Hi,
I have attempted to run ImpulseDE2 (R package) for my Small RNA-Seq time series data. I have checked that my counts data matrix and sample information data frame contain the same names. However, I receive the following error.
Error in .validate_names(colnames, ans_colnames, "assay colnames()", "colData rownames()") :
assay colnames() must be NULL or identical to colData rownames()
Could this be due to the way that I am importing my read counts matrix or sample data frame? Any advice that you can give will be greatly appreciated!
My code is below:
library(ImpulseDE2)
# Read Data into R as a table
countdata <- read.table("counts_sncRNA_DE.tsv", header=T, sep='\t',row.names=1)
# Convert table into a counts matrix
countdata <- as.matrix(countdata)
# Import my time series metadata into R and convert to data frame
annot <- read.table("coldata_3.txt", header=TRUE, sep='\t')
annot <- as.data.frame.matrix(annot)
# DEG analysis with ImpulseDE2
impulse_results <- runImpulseDE2(matCountData = countdata,
dfAnnotation = annot,
boolCaseCtrl = TRUE,
vecConfounders = c("Batch"),
scaNProc = 2,
scaQThres = 0.05,
boolIdentifyTransients = TRUE)
Process input
Processing Details:
ImpulseDE2 runs in case-ctrl mode.
Found time points: 2,6,16
Case: Found the samples at time point 2: M1C_2hr,M2C_2hr,M3C_2hr,M4C_2hr
Case: Found the samples at time point 6: M1C_6hr,M2C_6hr,M3C_6hr,M4C_6hr
Case: Found the samples at time point 16: M1C_16hr,M2C_16hr,M3C_16hr,M4C_16hr
Control: Found the following samples at time point 2:M1D_2hr,M2D_2hr,M3D_2hr,M4D_2hr
Control: Found the following samples at time point 6:M1D_6hr,M2D_6hr,M3D_6hr,M4D_6hr
Control: Found the following samples at time point 16:M1D_16hr,M2D_16hr,M3D_16hr,M4D_16hr
Found the following samples for confounder Batch and batch M1: M1C_2hr,M1C_6hr,M1C_16hr,M1D_2hr,M1D_6hr,M1D_16hr
Found the following samples for confounder Batch and batch M2: M2C_2hr,M2C_6hr,M2C_16hr,M2D_2hr,M2D_6hr,M2D_16hr
Found the following samples for confounder Batch and batch M3: M3C_2hr,M3C_6hr,M3C_16hr,M3D_2hr,M3D_6hr,M3D_16hr
Found the following samples for confounder Batch and batch M4: M4C_2hr,M4C_6hr,M4C_16hr,M4D_2hr,M4D_6hr,M4D_16hr
Input contained 667 genes/regions.
Selected 667 genes/regions for analysis.
Run DESeq2: Using dispersion factorscomputed by DESeq2.

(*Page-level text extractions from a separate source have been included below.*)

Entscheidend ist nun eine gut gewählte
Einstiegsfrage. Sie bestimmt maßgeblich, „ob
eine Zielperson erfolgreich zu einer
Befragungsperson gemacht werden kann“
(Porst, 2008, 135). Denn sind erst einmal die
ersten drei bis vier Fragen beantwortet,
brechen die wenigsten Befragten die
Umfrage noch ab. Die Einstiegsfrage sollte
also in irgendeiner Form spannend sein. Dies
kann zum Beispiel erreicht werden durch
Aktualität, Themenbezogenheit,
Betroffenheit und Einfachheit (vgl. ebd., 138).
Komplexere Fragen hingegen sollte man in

<simpleError in .validate_names(colnames, ans_colnames, "assay colnames()", "colData rownames()"): assay colnames() must be NULL or identical to colData rownames()>
[1] "WARNING: DESeq2 failed on full model - dispersions may be inaccurate.Estimating dispersions on reduced model. Supply externally generated dispersion parameters via vecDispersionsExternal if there is a more accurate model for your data set."
Error in .validate_names(colnames, ans_colnames, "assay colnames()", "colData rownames()") :
assay colnames() must be NULL or identical to colData rownames()

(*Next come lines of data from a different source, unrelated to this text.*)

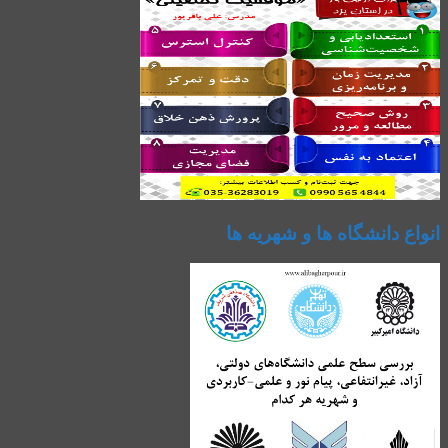
انواع دانشگاه ها و شهریه ها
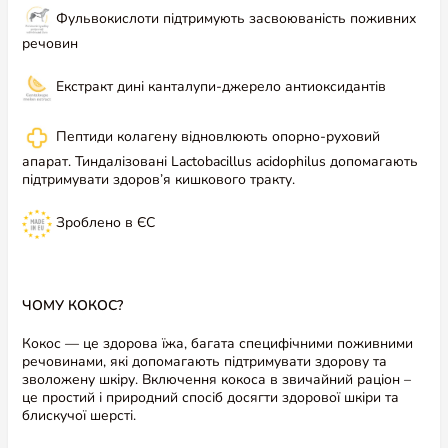
Фульвокислоти підтримують засвоюваність поживних
речовин
Екстракт дині канталупи-джерело антиоксидантів
Пептиди колагену відновлюють опорно-руховий
апарат. Тиндалізовані Lactobacillus acidophilus допомагають
підтримувати здоров’я кишкового тракту.
Зроблено в ЄС
ЧОМУ КОКОС?
Кокос — це здорова їжа, багата специфічними поживними
речовинами, які допомагають підтримувати здорову та
зволожену шкіру. Включення кокоса в звичайний раціон –
це простий і природний спосіб досягти здорової шкіри та
блискучої шерсті.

In addition: Warning message:
In value[[3L]](cond) :
Warning generated in dispersion factor estimation. Eead stdout.
Timing stopped at: 0.072 0.004 0.077
Timing stopped at: 0.495 0.012 0.507
I have had the same experience, the row.names() should be the same as sample id, and more interestingly it is better to sort the time-points before making ImpulseDE object.